● **The problem**
Take the line containing "Robin Diesel" through the last line of the data and retype those lines exactly. Pictures do not belong in the copy.

(Saved data entries)
● ● ● ● ●

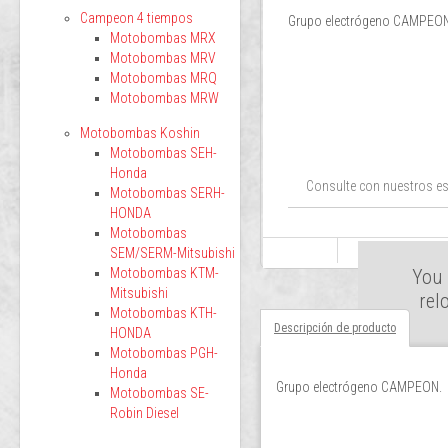
Campeon 4 tiempos
Grupo electrógeno CAMPEON
Motobombas MRX
Motobombas MRV
Motobombas MRQ
Motobombas MRW
Motobombas Koshin
Motobombas SEH-
Honda
Consulte con nuestros es
Motobombas SERH-
HONDA
Motobombas
SEM/SERM-Mitsubishi
Motobombas KTM-
You 
Mitsubishi
rel
Motobombas KTH-
Descripción de producto
HONDA
Motobombas PGH-
Honda
Grupo electrógeno CAMPEON.
Motobombas SE-
Robin Diesel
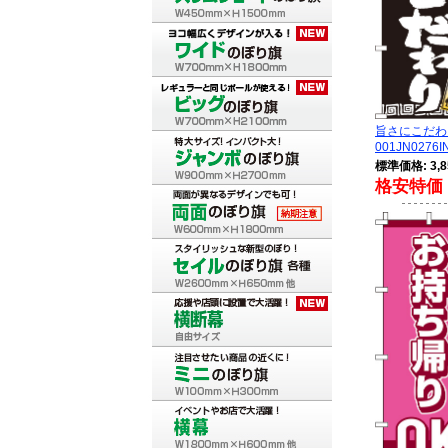
旨さにこだ
001JN0276I
標準価格: 3,8
格安特価 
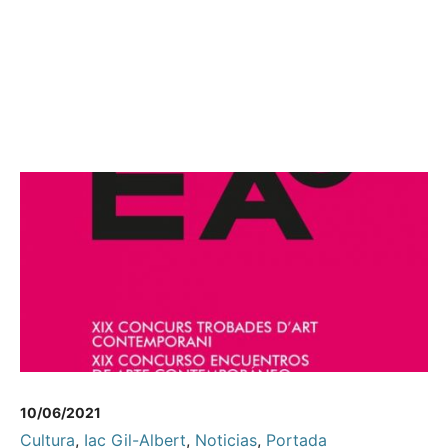
10/06/2021
Cultura
,
Iac Gil-Albert
,
Noticias
,
Portada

● ● ● ● ●

● **Reply**
Robin Diesel
旨さにこだ
001JN0276I
標準価格: 3,8
格安特価 
10/06/2021
Cultura
,
Iac Gil-Albert
,
Noticias
,
Portada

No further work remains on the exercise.